■ WORK INSTRUCTIONS: From the entries below, copy every line where the string "REGISTRO" appears.

Collected data
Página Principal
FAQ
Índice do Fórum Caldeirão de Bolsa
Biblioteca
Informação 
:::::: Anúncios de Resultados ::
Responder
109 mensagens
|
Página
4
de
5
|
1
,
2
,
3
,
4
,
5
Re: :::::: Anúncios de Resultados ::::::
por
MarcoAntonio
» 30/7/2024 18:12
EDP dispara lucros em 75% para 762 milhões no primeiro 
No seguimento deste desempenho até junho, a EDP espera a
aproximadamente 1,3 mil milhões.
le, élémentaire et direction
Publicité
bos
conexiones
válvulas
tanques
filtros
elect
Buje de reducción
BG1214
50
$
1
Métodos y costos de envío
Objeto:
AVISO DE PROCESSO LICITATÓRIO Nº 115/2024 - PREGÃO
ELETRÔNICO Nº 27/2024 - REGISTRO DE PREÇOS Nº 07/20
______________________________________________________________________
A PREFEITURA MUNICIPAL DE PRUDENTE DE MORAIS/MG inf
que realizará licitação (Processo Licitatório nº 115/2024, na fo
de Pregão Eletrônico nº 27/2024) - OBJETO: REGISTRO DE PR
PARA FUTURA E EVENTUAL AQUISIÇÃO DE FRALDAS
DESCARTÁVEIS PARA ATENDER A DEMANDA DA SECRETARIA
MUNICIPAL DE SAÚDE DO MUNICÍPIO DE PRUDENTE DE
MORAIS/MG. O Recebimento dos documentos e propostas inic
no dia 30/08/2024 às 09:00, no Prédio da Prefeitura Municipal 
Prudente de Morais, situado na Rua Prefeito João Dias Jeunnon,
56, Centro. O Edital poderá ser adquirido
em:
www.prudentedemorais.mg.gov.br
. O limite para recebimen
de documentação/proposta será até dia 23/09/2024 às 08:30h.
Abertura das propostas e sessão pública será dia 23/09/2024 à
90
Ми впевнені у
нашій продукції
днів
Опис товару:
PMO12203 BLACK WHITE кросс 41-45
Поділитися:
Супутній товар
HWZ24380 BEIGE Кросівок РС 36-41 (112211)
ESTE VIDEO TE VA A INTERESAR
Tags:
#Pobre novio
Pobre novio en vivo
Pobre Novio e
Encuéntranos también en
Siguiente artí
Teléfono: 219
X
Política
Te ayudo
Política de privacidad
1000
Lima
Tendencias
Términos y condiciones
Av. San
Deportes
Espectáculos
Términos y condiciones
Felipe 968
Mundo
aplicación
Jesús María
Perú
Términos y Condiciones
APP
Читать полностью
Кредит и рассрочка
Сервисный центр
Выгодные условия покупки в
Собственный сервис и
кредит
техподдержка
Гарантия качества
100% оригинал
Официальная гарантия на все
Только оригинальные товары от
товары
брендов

■ RESPONSE TO THIS EXERCISE:
ELETRÔNICO Nº 27/2024 - REGISTRO DE PREÇOS Nº 07/20
de Pregão Eletrônico nº 27/2024) - OBJETO: REGISTRO DE PR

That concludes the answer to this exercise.